_Task directions_.
Below are some records. Pull every line that contains the word "Егор".
Dataset content below:
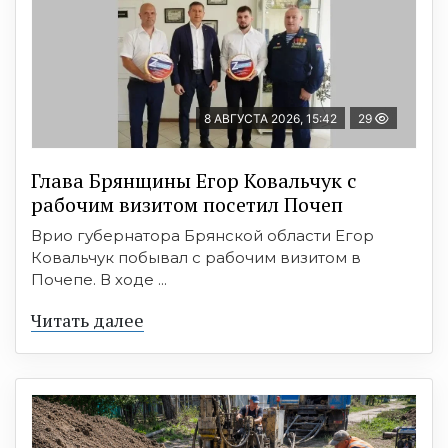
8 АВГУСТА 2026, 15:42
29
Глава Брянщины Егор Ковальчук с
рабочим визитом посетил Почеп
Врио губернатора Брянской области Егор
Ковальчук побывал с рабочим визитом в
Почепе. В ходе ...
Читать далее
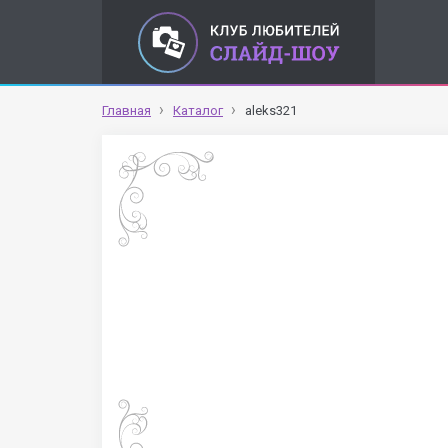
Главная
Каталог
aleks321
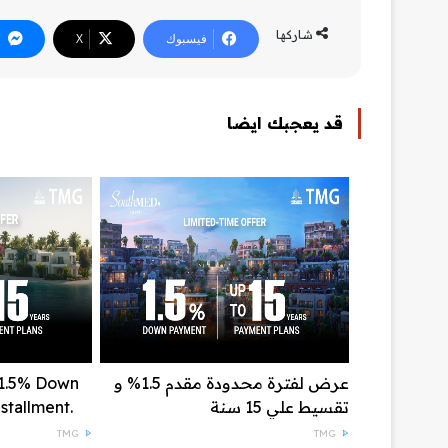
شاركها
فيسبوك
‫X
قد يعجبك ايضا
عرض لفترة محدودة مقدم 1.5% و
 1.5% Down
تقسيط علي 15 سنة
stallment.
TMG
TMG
End of Dataset content.
Dataset content below:
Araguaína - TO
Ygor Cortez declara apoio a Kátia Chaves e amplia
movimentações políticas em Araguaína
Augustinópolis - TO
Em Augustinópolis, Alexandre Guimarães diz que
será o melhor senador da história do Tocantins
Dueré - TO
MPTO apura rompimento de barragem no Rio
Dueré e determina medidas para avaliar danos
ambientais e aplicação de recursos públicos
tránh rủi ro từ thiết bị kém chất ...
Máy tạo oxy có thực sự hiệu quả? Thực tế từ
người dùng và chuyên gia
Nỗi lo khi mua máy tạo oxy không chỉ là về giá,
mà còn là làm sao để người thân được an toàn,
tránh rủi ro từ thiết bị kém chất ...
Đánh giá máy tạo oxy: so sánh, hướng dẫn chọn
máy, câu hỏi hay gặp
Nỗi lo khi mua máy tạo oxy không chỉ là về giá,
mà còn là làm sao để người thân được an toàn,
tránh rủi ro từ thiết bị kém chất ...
End of Dataset content.
_Solution below_.
Глава Брянщины Егор Ковальчук с
Врио губернатора Брянской области Егор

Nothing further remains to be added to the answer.